Does this mean prosecutors are now turning their attention to Clemens?
“Nothing like that,” Ward said. “They just wanted grab a cup coffee, that’s all. It’s just an informal, quick meeting.”
Last week, Congress asked seven-time Cy Young Award winner Clemens, teammate and friend Pettitte and their ex-trainer, McNamee, to testify under oath. Also invited were former Yankees player Chuck Knoblauch and Kirk Radomski, the former New York Mets clubhouse attendant who was one of the main sources of evidence for the Mitchell Report.
Radomski pleaded guilty in April to federal felony charges of distributing steroids and laundering money, and he is scheduled to be sentenced Feb. 8.
“The Justice Department told the committee it would be helpful if we waited until after Radomski is sentenced,” the committee’s minority staff director, David Marin, wrote in an e-mail to The Associated Press. “This also gives us more time to delve into more recent developments, gather more information, and depose all witnesses before they testify in public.”
McNamee lawyer Richard Emery said he believed the postponement was an act of respect toward Mitchell and Tuesday’s session.
“He wanted it to be focused on steroids issues and the larger policy issues instead of everyone waiting with bated breath for the professional wrestler to get up there and make a statement,” Emery said. “Roger became the main attraction. Usually Congress loves those kind of shows.”
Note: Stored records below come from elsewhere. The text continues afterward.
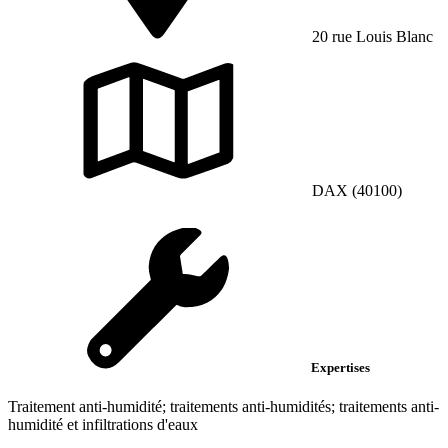
20 rue Louis Blanc
DAX (40100)
Expertises
Traitement anti-humidité; traitements anti-humidités; traitements anti-
humidité et infiltrations d'eaux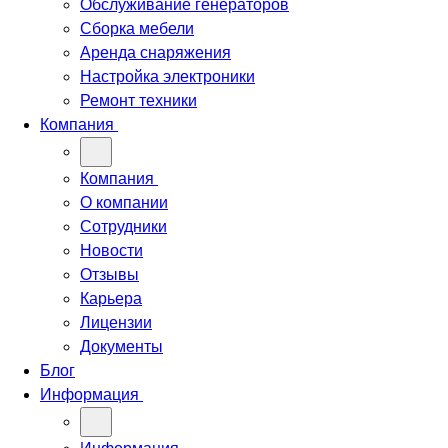
Обслуживание генераторов
Сборка мебели
Аренда снаряжения
Настройка электроники
Ремонт техники
Компания
Компания
О компании
Сотрудники
Новости
Отзывы
Карьера
Лицензии
Документы
Блог
Информация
Plenty has happened since the committee called for the Clemens-Pettitte-McNamee hearing last Friday.
Clemens, who ranks eighth in major league history with 354 wins, filed a defamation lawsuit Sunday against McNamee. Also Sunday, a TV interview with Clemens aired in which he said McNamee injected him only with vitamin B-12 and the painkiller lidocaine. The pitcher then held a news conference Monday, when he said, “I’m going to Congress, and I’m going to tell the truth,” and played a recording of a 17-minute telephone conversation with McNamee that Clemens’ side secretly taped.
That tape could be among the items requested by the committee, the same House panel that brought sluggers Mark McGwire, Sammy Sosa and Rafael Palmeiro to Capitol Hill in March 2005. No depositions were taken before that hearing.
“We are considering requests for information from all relevant sources,” said Karen Lightfoot, communications director for the committee’s chairman, California Democrat Henry Waxman.
McNamee’s attorneys have urged the committee to obtain a recording of a conversation between his client and investigators who work for Clemens’ law firm. That meeting took place Dec. 12, a day before the Mitchell Report was released.
Pettitte acknowledged McNamee injected him twice with HGH. Radomski is alleged to have supplied McNamee with performance-enhancing drugs.
The 45-year-old Clemens put off retirement yet again in 2007, returning to the Yankees in June and going 6-6 with a 4.18 ERA. The right-hander hasn’t said whether he will pitch in the majors in 2008.